*** Opening Provided material ***

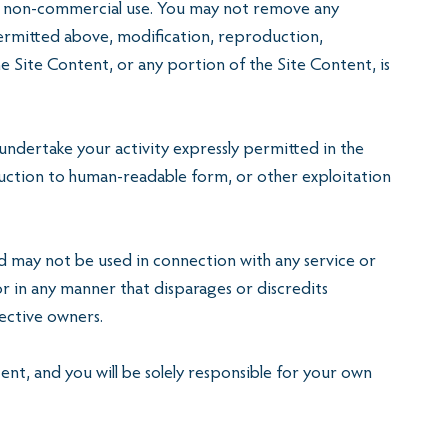
al, non-commercial use. You may not remove any
permitted above, modification, reproduction,
he Site Content, or any portion of the Site Content, is
 undertake your activity expressly permitted in the
eduction to human-readable form, or other exploitation
may not be used in connection with any service or
r in any manner that disparages or discredits
pective owners.
tent, and you will be solely responsible for your own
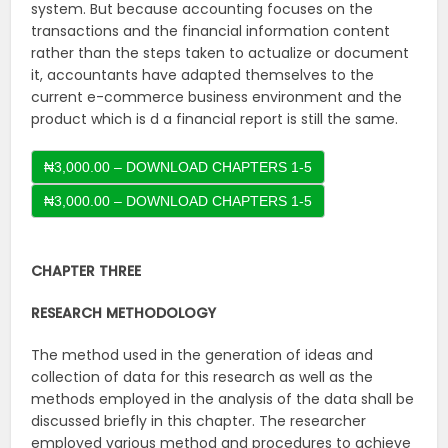
system. But because accounting focuses on the
transactions and the financial information content
rather than the steps taken to actualize or document
it, accountants have adapted themselves to the
current e-commerce business environment and the
product which is d a financial report is still the same.
₦3,000.00 – DOWNLOAD CHAPTERS 1-5
CHAPTER THREE
RESEARCH
METHODOLOGY
The method used in the generation of ideas and
collection of data for this research as well as the
methods employed in the analysis of the data shall be
discussed briefly in this chapter. The researcher
employed various method and procedures to achieve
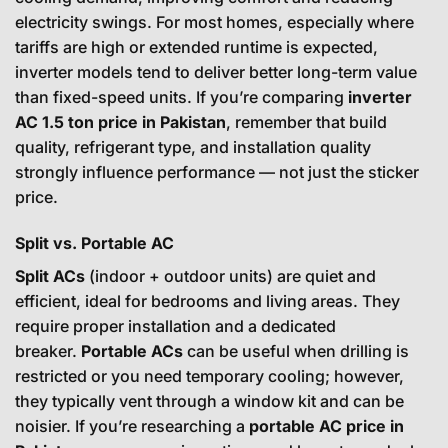
electricity swings. For most homes, especially where
tariffs are high or extended runtime is expected,
inverter models tend to deliver better long-term value
than fixed-speed units. If you’re comparing
inverter
AC 1.5 ton price in Pakistan
, remember that build
quality, refrigerant type, and installation quality
strongly influence performance — not just the sticker
price.
Split vs. Portable AC
Split ACs
(indoor + outdoor units) are quiet and
efficient, ideal for bedrooms and living areas. They
require proper installation and a dedicated
breaker.
Portable ACs
can be useful when drilling is
restricted or you need temporary cooling; however,
they typically vent through a window kit and can be
noisier. If you’re researching a
portable AC price in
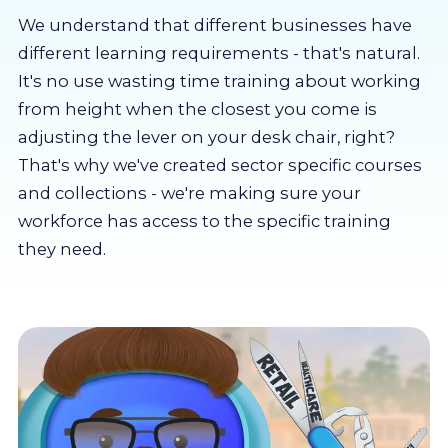
About us
We understand that different businesses have
different learning requirements - that's natural.
Partners
It's no use wasting time training about working
from height when the closest you come is
adjusting the lever on your desk chair, right?
LMS Log In
That's why we've created sector specific courses
and collections - we're making sure your
Free Trial
workforce has access to the specific training
they need.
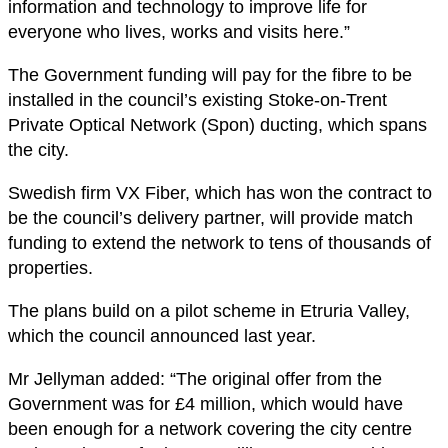
information and technology to improve life for
everyone who lives, works and visits here.”
The Government funding will pay for the fibre to be
installed in the council’s existing Stoke-on-Trent
Private Optical Network (Spon) ducting, which spans
the city.
Swedish firm VX Fiber, which has won the contract to
be the council’s delivery partner, will provide match
funding to extend the network to tens of thousands of
properties.
The plans build on a pilot scheme in Etruria Valley,
which the council announced last year.
Mr Jellyman added: “The original offer from the
Government was for £4 million, which would have
been enough for a network covering the city centre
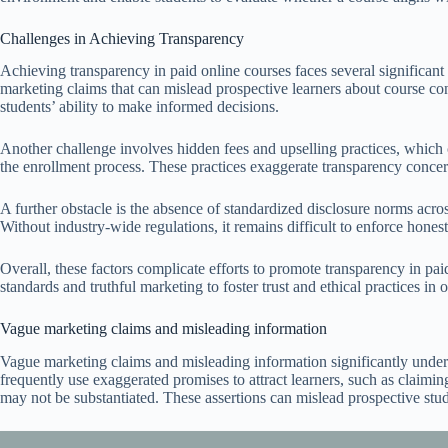
Challenges in Achieving Transparency
Achieving transparency in paid online courses faces several significant
marketing claims that can mislead prospective learners about course con
students’ ability to make informed decisions.
Another challenge involves hidden fees and upselling practices, which 
the enrollment process. These practices exaggerate transparency concer
A further obstacle is the absence of standardized disclosure norms acros
Without industry-wide regulations, it remains difficult to enforce hone
Overall, these factors complicate efforts to promote transparency in pai
standards and truthful marketing to foster trust and ethical practices in 
Vague marketing claims and misleading information
Vague marketing claims and misleading information significantly unde
frequently use exaggerated promises to attract learners, such as claimin
may not be substantiated. These assertions can mislead prospective stud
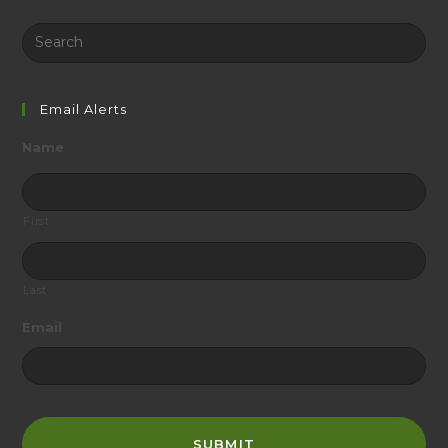
Search
this
website
Email Alerts
Name
First
Last
Email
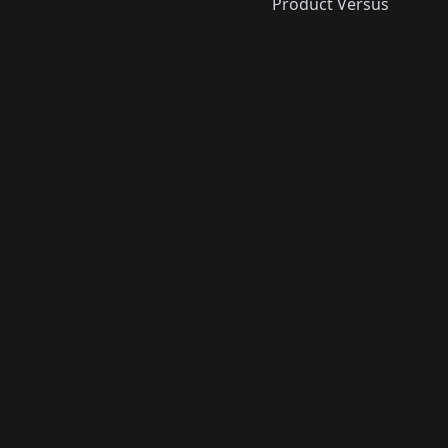
Product Versus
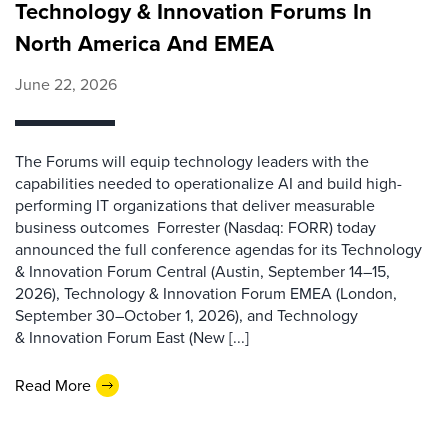
Technology & Innovation Forums In
North America And EMEA
June 22, 2026
The Forums will equip technology leaders with the
capabilities needed to operationalize AI and build high-
performing IT organizations that deliver measurable
business outcomes Forrester (Nasdaq: FORR) today
announced the full conference agendas for its Technology
& Innovation Forum Central (Austin, September 14–15,
2026), Technology & Innovation Forum EMEA (London,
September 30–October 1, 2026), and Technology
& Innovation Forum East (New [...]
Read More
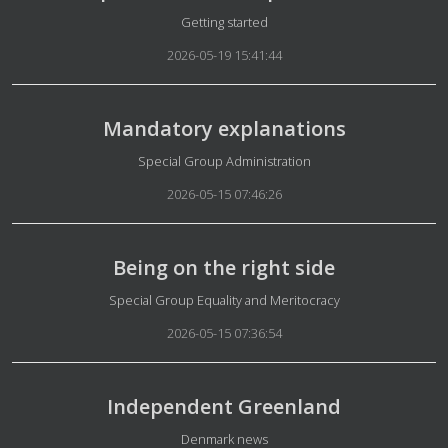
Details
Getting started
2026-05-19 15:41:44
Mandatory explanations
Details
Special Group Administration
2026-05-15 07:46:26
Being on the right side
Details
Special Group Equality and Meritocracy
2026-05-15 07:36:54
Independent Greenland
Details
Denmark news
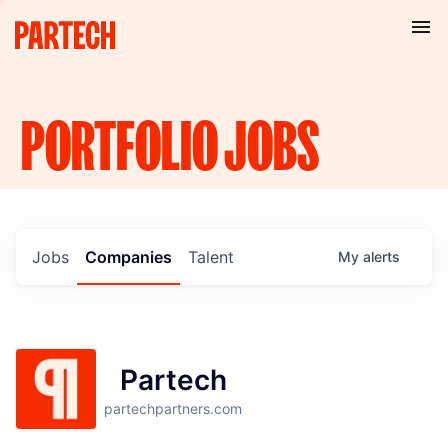
PORTFOLIO
JOBS
Jobs
Companies
Talent
My
alerts
Partech
partechpartners.com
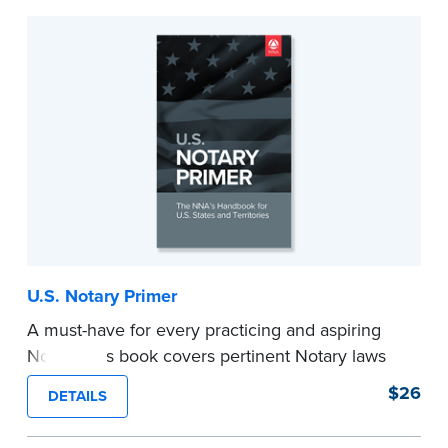
U.S. Notary Primer
A must-have for every practicing and aspiring
Notary, this book covers pertinent Notary laws
and valuable information and techniques you
$26
DETAILS
can use to become a confident Notary and
perform worry-free notarizations. 19th edition.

*** Closing Provided material ***

• Description of the task:
Set out exactly, and only, the lines between the first line of the listing and the line containing "system. But because accounting focuses on the", counting both, while leaving every picture out.

• Solution for this exercise:
al, non-commercial use. You may not remove any
permitted above, modification, reproduction,
he Site Content, or any portion of the Site Content, is
 undertake your activity expressly permitted in the
eduction to human-readable form, or other exploitation
may not be used in connection with any service or
r in any manner that disparages or discredits
pective owners.
tent, and you will be solely responsible for your own
system. But because accounting focuses on the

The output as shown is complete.